By Gleb Bryanski
JERUSALEM (Reuters) - Israeli Prime Minister Benjamin Netanyahu said on Monday it was time to ramp up sanctions against Iran to try to curb its nuclear programme after discussing the matter with visiting Russian President Vladimir Putin.
In his first public comments on the inconclusive round of talks in Moscow last week between world powers and Iran, Netanyahu repeated Israel's three core demands.
"I believe two things must be done now: strengthening the sanctions and also boosting the demands," Netanyahu said, without mentioning the possibility of Israeli military action should diplomacy fail.
The international community must call for the cessation of all uranium enrichment in Iran, the removal of all enriched uranium from the country and the dismantling of the Furdow underground nuclear facility, he added.
At the Moscow talks, Russia, the United States, China, Britain, France and Germany set no date for further political negotiations.
Last month, and again in the Russian capital, world powers asked Iran to close the Furdow facility where uranium is being enriched to 20-percent fissile purity, and to ship any stocks out of the country, demands that come close to those of Israel.
Israel wants all Iranian uranium enrichment to stop, but is uneasy about the West's current focus on halting only higher-percentage enrichment close to a level needed to produce material for nuclear bombs.
European governments on Monday formally approved an embargo on Iranian oil to start on July 1. Debt-ridden Greece had pushed for a delay because it relies heavily on Iranian crude to meet its energy needs, but EU governments said the embargo would go ahead as planned.
"We had an opportunity to discuss the negotiations under way between the international community and Iran," Netanyahu said of his meeting with Putin.
"We agree that nuclear weapons in the hands of Iran represents a grave danger, first of all to Israel, but also to the region and to the entire world," he said.
Putin, in his own comments to reporters at Netanyahu's residence, said they discussed Iran's nuclear programme and the situation in Syria "in great detail". He did not elaborate.
Russia takes a softer tack than the Western nations and opposes any further sanctions against Iran. Putin has said Russia has no proof that Tehran, which denies it is seeking atomic weapons, intends to become a nuclear-armed power.

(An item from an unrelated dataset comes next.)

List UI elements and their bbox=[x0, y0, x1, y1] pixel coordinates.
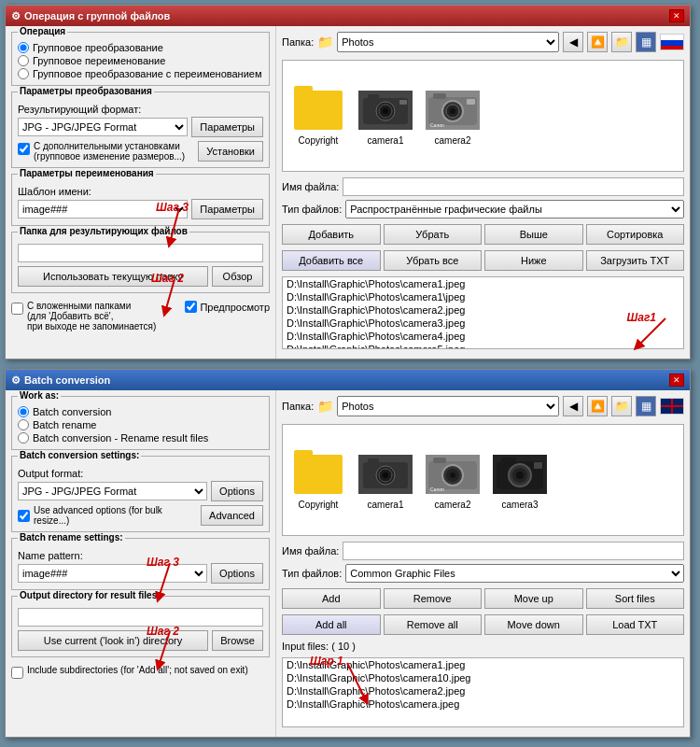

His trip to Israel, the Palestinian Territories and Jordan is seen as an effort to increase Russia's clout in the region at a time when the West and some Arab nations have criticized Moscow for opposing their efforts to force out Syrian President Bashar al-Assad.
The visit, officially billed as an opportunity to dedicate a memorial in central Israel to the Red Army's battles against Nazi Germany in World War Two, began a day after the Muslim Brotherhood's Mohamed Mursi was declared the winner of Egypt's presidential election.
The outcome of the poll in Egypt, which signed a peace treaty with Israel in 1979, has raised concerns in Israel.
On Syria, Russia has brushed aside U.S. and Arab calls to stop sending weapons to the government there, saying it supplies only defensive arms. It has also used its veto power in the United Nations Security Council to protect Syria.
Assad has helped Russia keep a foothold in the Middle East by buying billions of dollars worth of weapons and hosting a maintenance facility for the Russian navy, its only permanent warm-water port outside the former Soviet Union.